Les difficultés économiques récentes n’ont pas gâché l’érection d’un quartier futuriste littéralement sorti de terre en 2009. Une section entière de la ville quasiment spontanée, confiée aux cabinets US les plus réputés en architecture ultra moderne. Les bâtiments y sont virtuoses : tranches de verres ou empilements de façades miroirs signés Peli Clarke Peli, Daniel Libeskind ou encore Kohn Penderson Fox. L’ensemble interprète 5 variations de styles en grand luxe, pour trois hôtels, Vdara, l’Aria et le Mandarin Oriental, le seul qui n’a pas de salle de jeux, ce qui est bon à savoir si on veut résider à Vegas autrement. L’ensemble est flanqué par la Veer Towers, une tour de verre de 37 étages contenant 355 résidences privées, dont la silhouette dessinée par Helmut Jahn rappelle les lingots d’or. Une autre réalisation complexe hérissé de pointes et de parois acrobatiques appelée le Crystals réunit une galerie de magasins de prestige : Vuitton, Prada, Tom Ford, entre autres, et une flopée de bars, restaurants et théâtres. La multiplication de ces prodiges du luxe et de ces prouesses bâtisseuses provoque l’ivresse ou le tournis, car à Vegas on est épaté jusqu’à l’écœurement. Il faut que ça flambe pour les premiers rôles de l’économie mondiale : l’industrie du divertissement et les fortunes du pétrole qui ont investi le cœur de Vegas. L’ensemble a été développé grâce à un joint venture entre MGM Resort et l’émirat de Dubaï.

Le style de Las Vegas où l’on passe en un clin d’oeil du moderne sublime, au clinquant vulgaire en quittant le City Center : le César palace, le Paris, le Venitian, ou le New York-New York sont de puissantes illustrations de l’art du « sur-vivre », oscillant entre grandeur et banalité à millions de volts. Cette quintessence du too much est citée en référence au mouvement Post Moderne des années 80 dont l’exposition vient de se clore le 15 janvier 2012 au VIC de Londres (Victoria & Albert museum http://www.vam.ac.uk). Une section s’amuse à citer le critique d’art italien à tendance marxiste Bruno Zevi, il définit la quintessence postmoderne en livrant un constat sur cette esthétique architecturale aux perspectives urbaines saturées d’enseignes : «Trivialité et artifice, en abandonnant le modernisme pour choisir un style entre Versailles et Las Vegas, soit la sclérose ou l’overdose».

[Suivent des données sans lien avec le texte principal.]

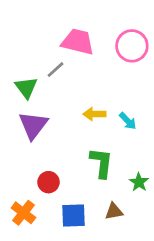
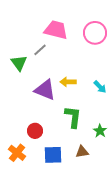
cyan arrow: (128, 121) -> (100, 87), moved
purple triangle: (33, 125) -> (45, 90), moved, turned -45

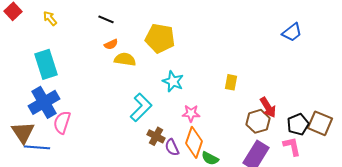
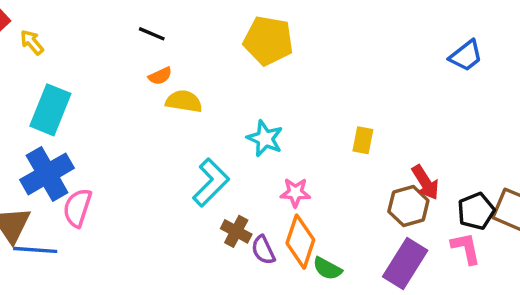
yellow arrow: (50, 18) -> (32, 42), moved
yellow pentagon: (160, 38) -> (268, 41), moved
cyan rectangle: (46, 64) -> (50, 110), turned 40

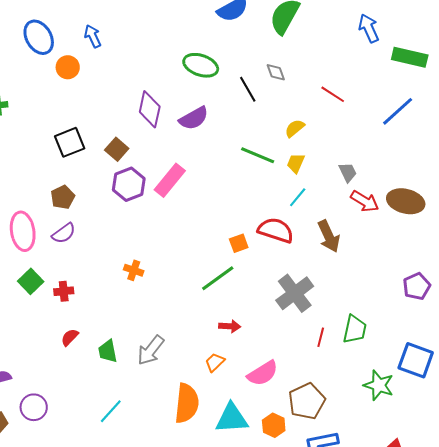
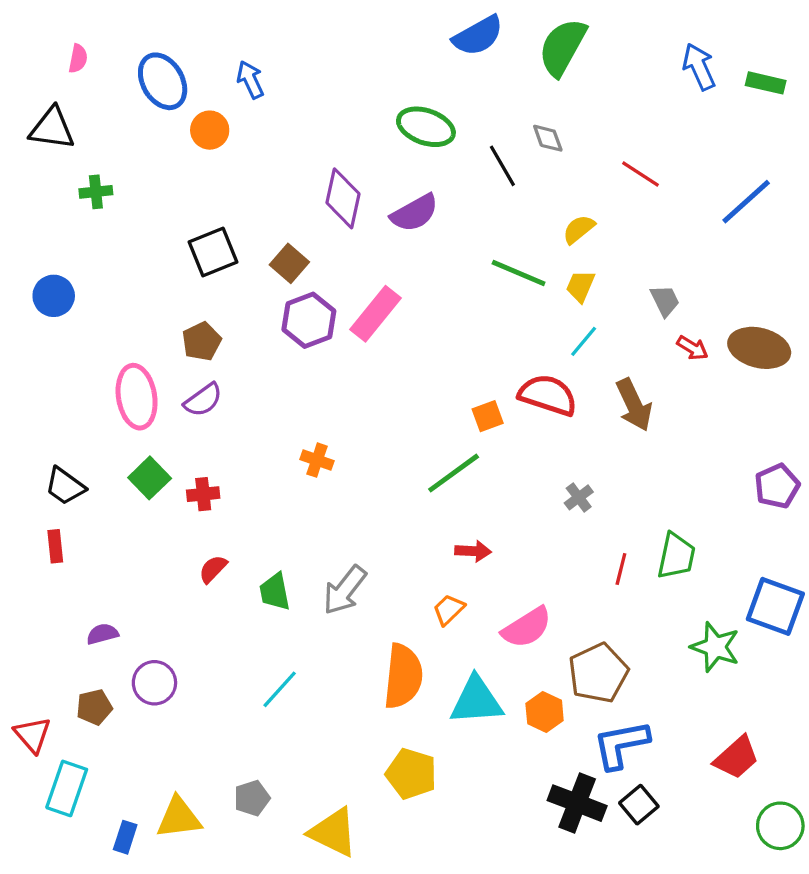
green rectangle: (410, 57) -> (766, 83), moved, size x0.7
red arrow: (365, 201) -> (693, 348), size x0.7
gray cross: (295, 293) -> (579, 497), size x0.5

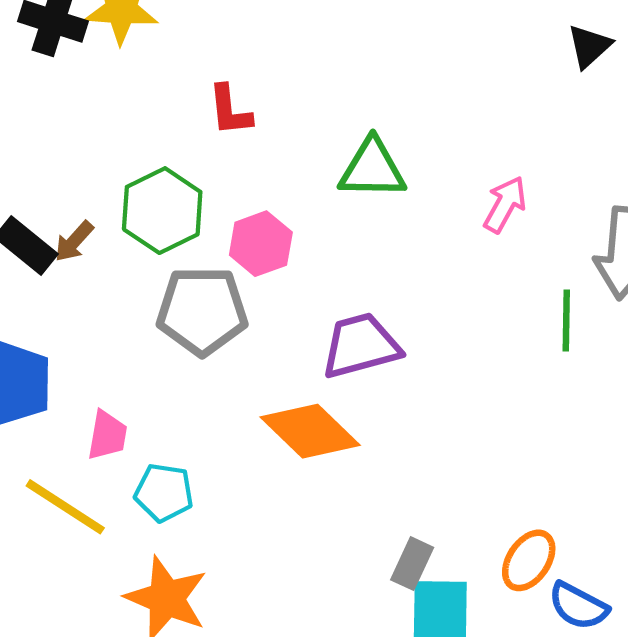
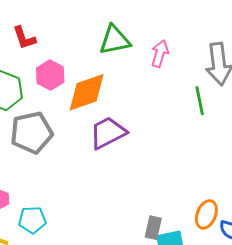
green triangle: (372, 169) -> (115, 40), moved
pink hexagon: (261, 244) -> (50, 75), moved
orange diamond: (310, 431) -> (87, 92), moved, turned -51

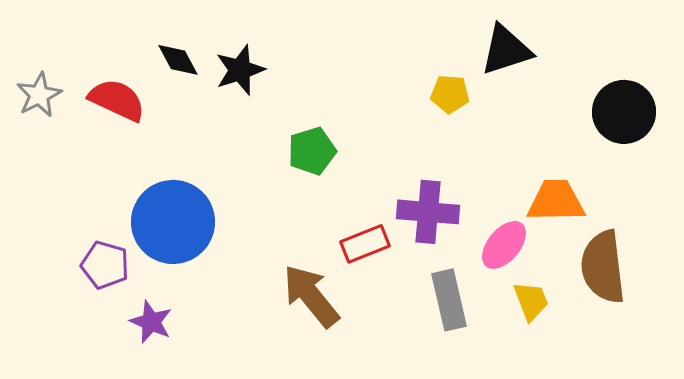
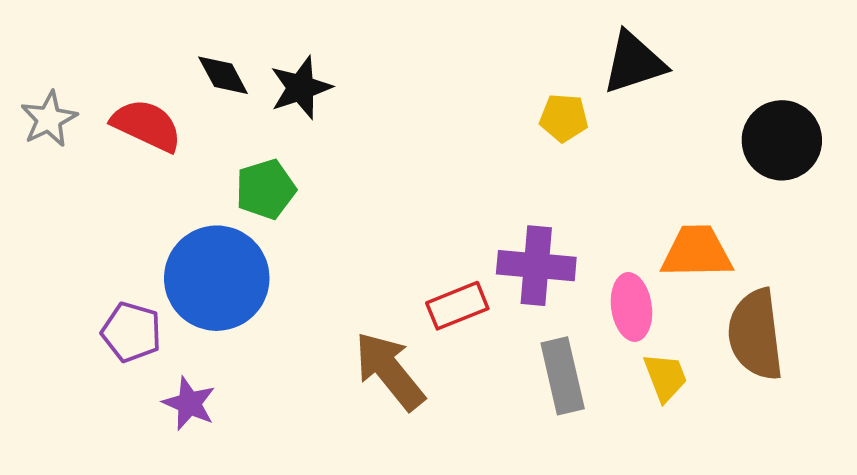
green pentagon: (312, 151) -> (266, 189), moved
pink ellipse: (504, 245) -> (631, 307), turned -48

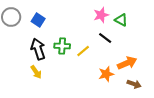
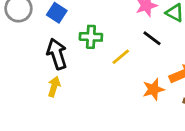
green cross: (62, 46) -> (91, 37), moved
yellow arrow: (36, 72) -> (54, 87), turned -128

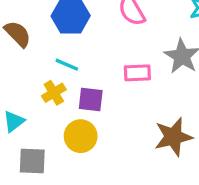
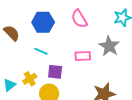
yellow cross: (54, 93) -> (30, 79), moved

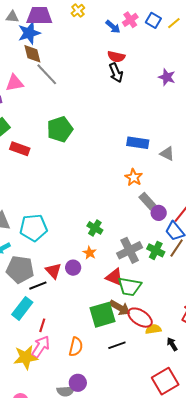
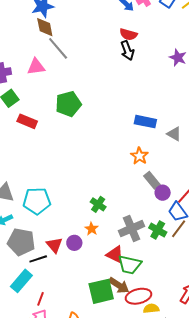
pink triangle: (15, 83) -> (36, 67), moved
red ellipse: (140, 318) -> (138, 296), turned -50

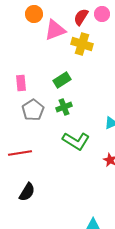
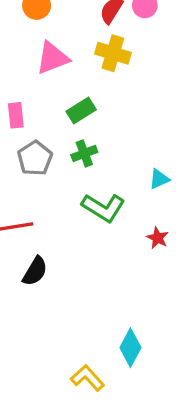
pink triangle: (55, 30) -> (52, 58), moved
black semicircle: (27, 192) -> (35, 271), moved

La ville machine de divertissement massif présente un équilibre écologique précaire, avec une empreinte énergétique qui nécessite plus 1500 mégawatt par jour en plein désert de Mojave, un des plus aride de la planète. Ce miracle n’est rendu possible que grâce à la retenue des eaux du Colorado par le barrage du lac Meade, une des plus grosses retenues d’eau du monde à sa construction en 1935. Les défenseurs de la nature prophétisent un péril rapide pour l’écosystème fragile de la rivière Colorado qui l’alimente. La rivière des westerns qui traverse le grand Canyon pourrait ne plus être aussi généreuse dans l’avenir. Desservant 7 états ainsi que le Mexique, ce n’est pas une simple arrivée d’eau pour 30 millions de personnes.. Car pour faire tourner les établissements de la Babylone du passe-temps, la cité compte pas moins de 400 000 habitants employés. Avec les musiciens, artistes, et tous les autres métiers indispensables au bon fonctionnement des usines à distraction, les banlieues ont tendance à l’étalement. L’écologie est pourtant encouragée, voire conseillée par la municipalité: en évitant par exemple de planter du gazon. C’est dans cet effort de préservation de l’environnement que la municipalité mène une campagne dissuadant les habitants de décorer ses parterres, mieux vaut sans doute garder l’eau pour inonder les cours de golf et les corps gras se prélassant dans les multiples spas de luxe du centre ville.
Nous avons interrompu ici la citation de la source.